Using the records below, give again exactly the lines from the line that contains "rules and government-system" through the line that contains "focus on labour-market", both ends included, and only those.

DATA FOR PROCESSING =
......
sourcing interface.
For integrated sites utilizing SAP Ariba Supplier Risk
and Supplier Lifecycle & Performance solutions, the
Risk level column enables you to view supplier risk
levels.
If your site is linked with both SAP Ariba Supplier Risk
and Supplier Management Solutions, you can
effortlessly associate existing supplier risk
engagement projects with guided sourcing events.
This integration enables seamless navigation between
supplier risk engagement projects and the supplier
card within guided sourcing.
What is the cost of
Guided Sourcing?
......
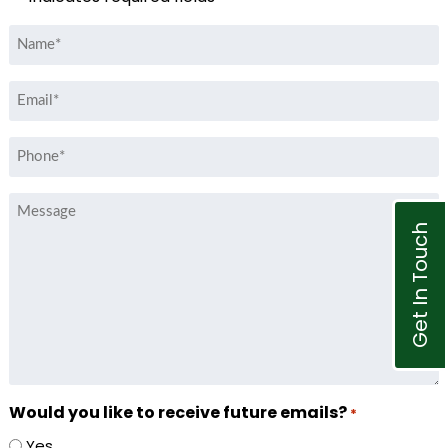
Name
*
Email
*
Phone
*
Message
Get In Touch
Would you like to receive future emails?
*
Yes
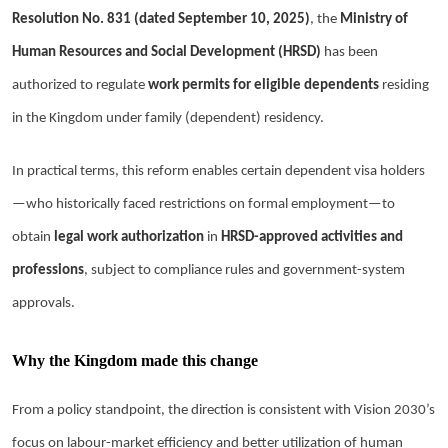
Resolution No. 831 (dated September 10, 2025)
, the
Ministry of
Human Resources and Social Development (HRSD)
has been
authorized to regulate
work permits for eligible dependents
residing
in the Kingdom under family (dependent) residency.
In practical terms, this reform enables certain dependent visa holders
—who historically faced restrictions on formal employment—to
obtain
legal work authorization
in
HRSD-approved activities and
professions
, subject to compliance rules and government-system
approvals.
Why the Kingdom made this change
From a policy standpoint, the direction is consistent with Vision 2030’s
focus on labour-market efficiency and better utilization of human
......
RESULT FOR THIS EXERCISE =
, subject to compliance rules and government-system
approvals.
Why the Kingdom made this change
From a policy standpoint, the direction is consistent with Vision 2030’s
focus on labour-market efficiency and better utilization of human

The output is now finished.